== Segment start ==

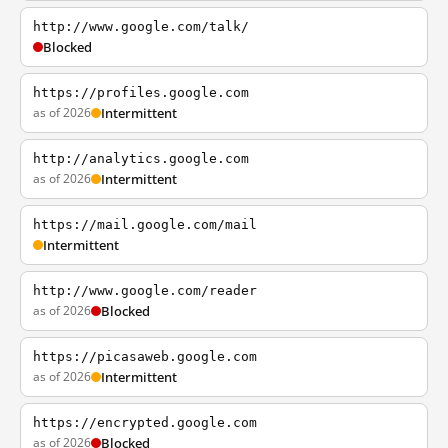
http://www.google.com/talk/
Blocked
https://profiles.google.com
as of 2026
Intermittent
http://analytics.google.com
as of 2026
Intermittent
https://mail.google.com/mail
Intermittent
http://www.google.com/reader
as of 2026
Blocked
https://picasaweb.google.com
as of 2026
Intermittent
https://encrypted.google.com
as of 2026
Blocked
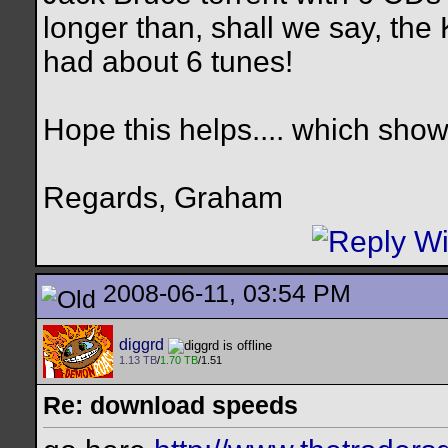
longer than, shall we say, the
had about 6 tunes!
Hope this helps.... which sho
Regards, Graham
2008-06-11, 03:54 PM
diggrd
1.13 TB
/
1.70 TB
/1.51
Re: download speeds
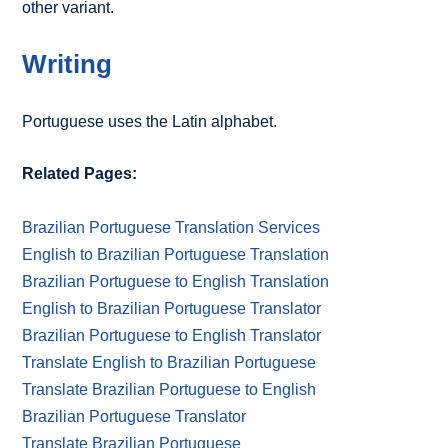
other variant.
Writing
Portuguese uses the Latin alphabet.
Related Pages:
Brazilian Portuguese Translation Services
English to Brazilian Portuguese Translation
Brazilian Portuguese to English Translation
English to Brazilian Portuguese Translator
Brazilian Portuguese to English Translator
Translate English to Brazilian Portuguese
Translate Brazilian Portuguese to English
Brazilian Portuguese Translator
Translate Brazilian Portuguese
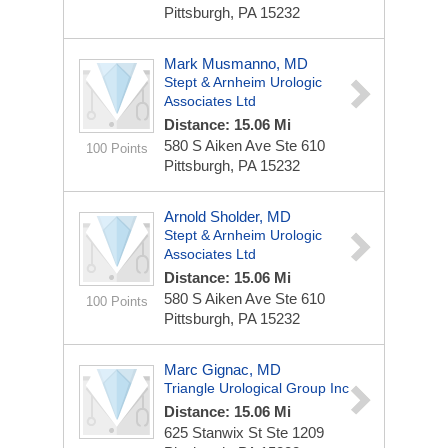
Pittsburgh, PA 15232
Mark Musmanno, MD
Stept & Arnheim Urologic
Associates Ltd
Distance: 15.06 Mi
580 S Aiken Ave Ste 610
100 Points
Pittsburgh, PA 15232
Arnold Sholder, MD
Stept & Arnheim Urologic
Associates Ltd
Distance: 15.06 Mi
580 S Aiken Ave Ste 610
100 Points
Pittsburgh, PA 15232
Marc Gignac, MD
Triangle Urological Group Inc
Distance: 15.06 Mi
625 Stanwix St Ste 1209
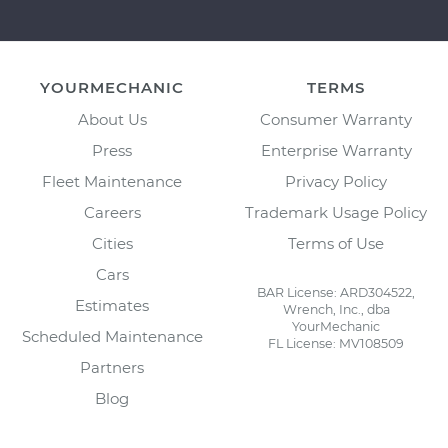
YOURMECHANIC
TERMS
About Us
Consumer Warranty
Press
Enterprise Warranty
Fleet Maintenance
Privacy Policy
Careers
Trademark Usage Policy
Cities
Terms of Use
Cars
BAR License: ARD304522,
Estimates
Wrench, Inc., dba
YourMechanic
Scheduled Maintenance
FL License: MV108509
Partners
Blog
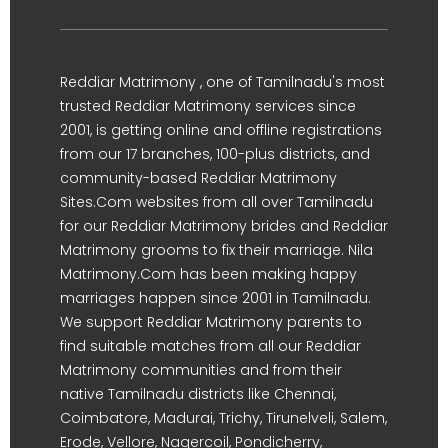
Reddiar Matrimony , one of Tamilnadu's most
trusted Reddiar Matrimony services since
2001, is getting online and offline registrations
from our 17 branches, 100-plus districts, and
community-based Reddiar Matrimony
Sites.Com websites from all over Tamilnadu
for our Reddiar Matrimony brides and Reddiar
Matrimony grooms to fix their marriage. Nila
Matrimony.Com has been making happy
marriages happen since 2001 in Tamilnadu.
We support Reddiar Matrimony parents to
find suitable matches from all our Reddiar
Matrimony communities and from their
native Tamilnadu districts like Chennai,
Coimbatore, Madurai, Trichy, Tirunelveli, Salem,
Erode, Vellore, Nagercoil, Pondicherry,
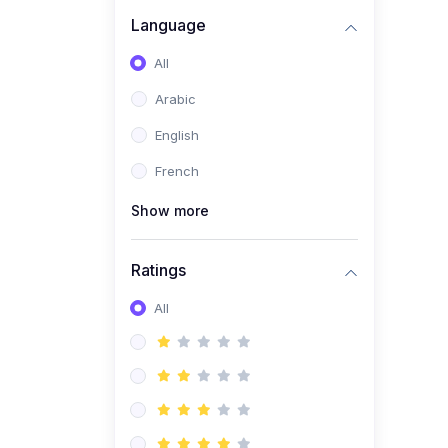
(0)
Business Brand
Language
Architecture
All
(0)
Digital Identity &
Arabic
Storytelling
English
(0)
Visual Brand Systems
French
(0)
Brand Growth Frameworks
(0)
Show more
Reputation Management &
Social Listening
Ratings
(1)
E-commerce Dominance
(1)
All
Ecommerce Essential
Automations
(0)
Global Logistics &
Fulfillment
(0)
Advanced Product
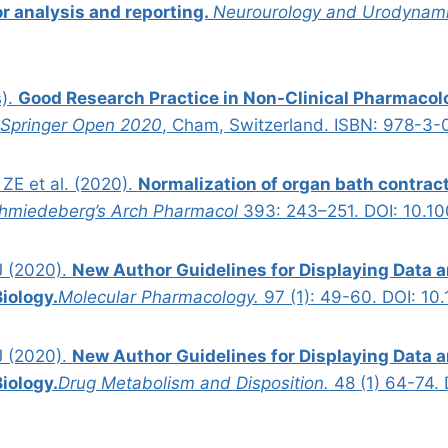
or analysis and reporting.
Neurourology and Urodynami
s).
Good Research Practice in Non-Clinical Pharmacol
.
Springer Open 2020
, Cham, Switzerland. ISBN: 978-3
 ZE et al. (2020).
Normalization of organ bath contract
hmiedeberg’s Arch Pharmacol
393: 243–251. DOI: 10.1
J (2020).
New Author Guidelines for Displaying Data 
iology.
Molecular Pharmacology.
97 (1): 49-60. DOI: 10
J (2020).
New Author Guidelines for Displaying Data 
iology.
Drug Metabolism and Disposition.
48 (1) 64-74.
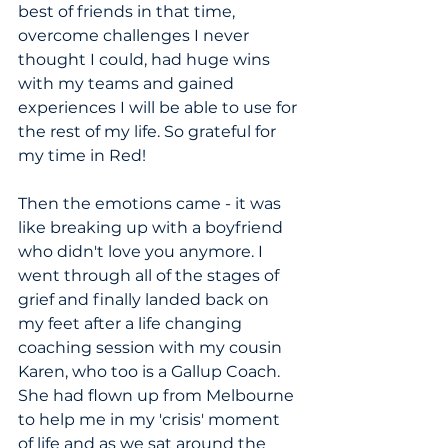
best of friends in that time, 
overcome challenges I never 
thought I could, had huge wins 
with my teams and gained 
experiences I will be able to use for 
the rest of my life. So grateful for 
my time in Red!
Then the emotions came - it was 
like breaking up with a boyfriend 
who didn't love you anymore. I 
went through all of the stages of 
grief and finally landed back on 
my feet after a life changing 
coaching session with my cousin 
Karen, who too is a Gallup Coach. 
She had flown up from Melbourne 
to help me in my 'crisis' moment 
of life and as we sat around the 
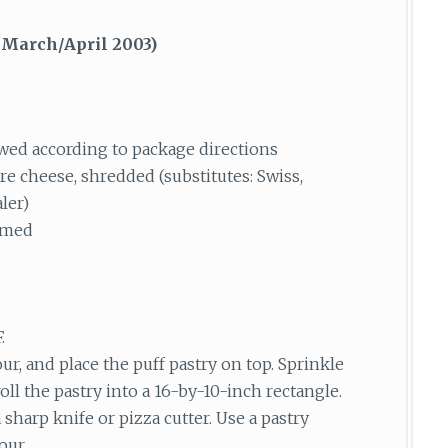
March/April 2003)
awed according to package directions
re cheese, shredded (substitutes: Swiss,
ler)
mmed
.
ur, and place the puff pastry on top. Sprinkle
roll the pastry into a 16-by-10-inch rectangle.
harp knife or pizza cutter. Use a pastry
our.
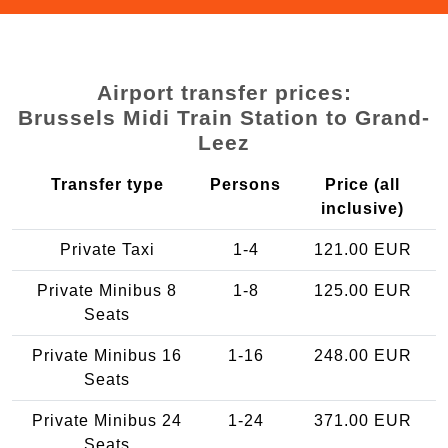
Airport transfer prices:
Brussels Midi Train Station to Grand-
Leez
Transfer type
Persons
Price (all
inclusive)
Private Taxi
1-4
121.00 EUR
Private Minibus 8
1-8
125.00 EUR
Seats
Private Minibus 16
1-16
248.00 EUR
Seats
Private Minibus 24
1-24
371.00 EUR
Seats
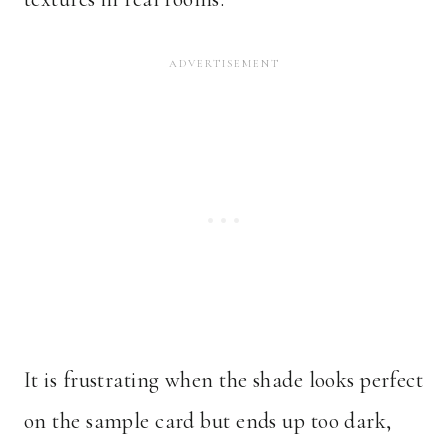
It is frustrating when the shade looks perfect
on the sample card but ends up too dark,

== Segment end ==

> **Problem**: Without the pictures, retype each line of the records above exactly.

> **Answer to this exercise**:
http://www.google.com/talk/
Blocked
https://profiles.google.com
as of 2026
Intermittent
http://analytics.google.com
as of 2026
Intermittent
https://mail.google.com/mail
Intermittent
http://www.google.com/reader
as of 2026
Blocked
https://picasaweb.google.com
as of 2026
Intermittent
https://encrypted.google.com
as of 2026
Blocked
longer than, shall we say, the
had about 6 tunes!
Hope this helps.... which sho
Regards, Graham
2008-06-11, 03:54 PM
diggrd
1.13 TB
/
1.70 TB
/1.51
Re: download speeds
other variant.
Writing
Portuguese uses the Latin alphabet.
Related Pages:
Brazilian Portuguese Translation Services
English to Brazilian Portuguese Translation
Brazilian Portuguese to English Translation
English to Brazilian Portuguese Translator
Brazilian Portuguese to English Translator
Translate English to Brazilian Portuguese
Translate Brazilian Portuguese to English
Brazilian Portuguese Translator
Translate Brazilian Portuguese
Pittsburgh, PA 15232
Mark Musmanno, MD
Stept & Arnheim Urologic
Associates Ltd
Distance: 15.06 Mi
580 S Aiken Ave Ste 610
100 Points
Pittsburgh, PA 15232
Arnold Sholder, MD
Stept & Arnheim Urologic
Associates Ltd
Distance: 15.06 Mi
580 S Aiken Ave Ste 610
100 Points
Pittsburgh, PA 15232
Marc Gignac, MD
Triangle Urological Group Inc
Distance: 15.06 Mi
625 Stanwix St Ste 1209
YOURMECHANIC
TERMS
About Us
Consumer Warranty
Press
Enterprise Warranty
Fleet Maintenance
Privacy Policy
Careers
Trademark Usage Policy
Cities
Terms of Use
Cars
BAR License: ARD304522,
Estimates
Wrench, Inc., dba
YourMechanic
Scheduled Maintenance
FL License: MV108509
Partners
Blog
Reddiar Matrimony , one of Tamilnadu's most
trusted Reddiar Matrimony services since
2001, is getting online and offline registrations
from our 17 branches, 100-plus districts, and
community-based Reddiar Matrimony
Sites.Com websites from all over Tamilnadu
for our Reddiar Matrimony brides and Reddiar
Matrimony grooms to fix their marriage. Nila
Matrimony.Com has been making happy
marriages happen since 2001 in Tamilnadu.
We support Reddiar Matrimony parents to
find suitable matches from all our Reddiar
Matrimony communities and from their
native Tamilnadu districts like Chennai,
Coimbatore, Madurai, Trichy, Tirunelveli, Salem,
Erode, Vellore, Nagercoil, Pondicherry,
(0)
Business Brand
Language
Architecture
All
(0)
Digital Identity &
Arabic
Storytelling
English
(0)
Visual Brand Systems
French
(0)
Brand Growth Frameworks
(0)
Show more
Reputation Management &
Social Listening
Ratings
(1)
E-commerce Dominance
(1)
All
Ecommerce Essential
Automations
(0)
Global Logistics &
Fulfillment
(0)
Advanced Product
or analysis and reporting.
Neurourology and Urodynami
s).
Good Research Practice in Non-Clinical Pharmacol
.
Springer Open 2020
, Cham, Switzerland. ISBN: 978-3
 ZE et al. (2020).
Normalization of organ bath contract
hmiedeberg’s Arch Pharmacol
393: 243–251. DOI: 10.1
J (2020).
New Author Guidelines for Displaying Data 
iology.
Molecular Pharmacology.
97 (1): 49-60. DOI: 10
J (2020).
New Author Guidelines for Displaying Data 
iology.
Drug Metabolism and Disposition.
48 (1) 64-74.
best of friends in that time, 
overcome challenges I never 
thought I could, had huge wins 
with my teams and gained 
experiences I will be able to use for 
the rest of my life. So grateful for 
my time in Red!
Then the emotions came - it was 
like breaking up with a boyfriend 
who didn't love you anymore. I 
went through all of the stages of 
grief and finally landed back on 
my feet after a life changing 
coaching session with my cousin 
Karen, who too is a Gallup Coach. 
She had flown up from Melbourne 
to help me in my 'crisis' moment 
of life and as we sat around the 
March/April 2003)
awed according to package directions
re cheese, shredded (substitutes: Swiss,
ler)
mmed
.
ur, and place the puff pastry on top. Sprinkle
roll the pastry into a 16-by-10-inch rectangle.
harp knife or pizza cutter. Use a pastry
our.
Airport transfer prices:
Brussels Midi Train Station to Grand-
Leez
Transfer type
Persons
Price (all
inclusive)
Private Taxi
1-4
121.00 EUR
Private Minibus 8
1-8
125.00 EUR
Seats
Private Minibus 16
1-16
248.00 EUR
Seats
Private Minibus 24
1-24
371.00 EUR
Seats
It is frustrating when the shade looks perfect
on the sample card but ends up too dark,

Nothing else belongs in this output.